Records to process ::
################

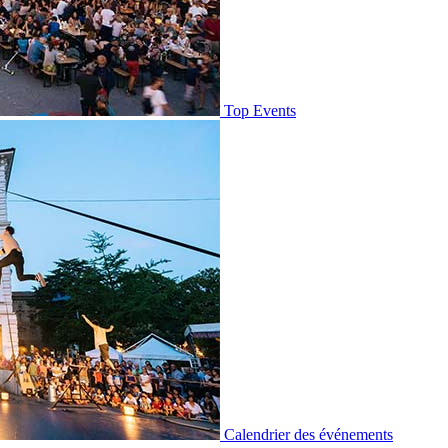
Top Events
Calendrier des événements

################

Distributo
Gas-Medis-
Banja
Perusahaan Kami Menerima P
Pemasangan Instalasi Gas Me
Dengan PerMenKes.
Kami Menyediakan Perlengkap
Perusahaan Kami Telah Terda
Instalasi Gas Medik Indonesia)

################

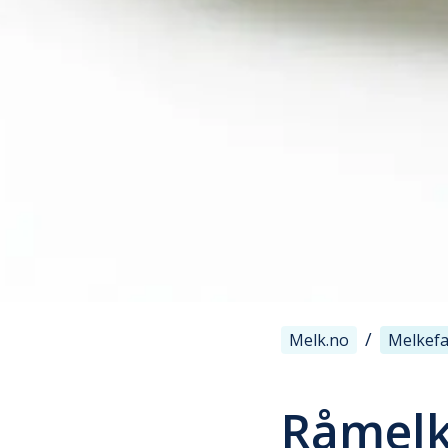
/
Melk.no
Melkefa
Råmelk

################

Assigned task ::
Look back at the data above. Transcribe exactly the lines starting at the line that contains "Perusahaan Kami Telah Terda" and ending at the line that contains "Instalasi Gas Medik Indonesia)".

Exercise output ::
Perusahaan Kami Telah Terda
Instalasi Gas Medik Indonesia)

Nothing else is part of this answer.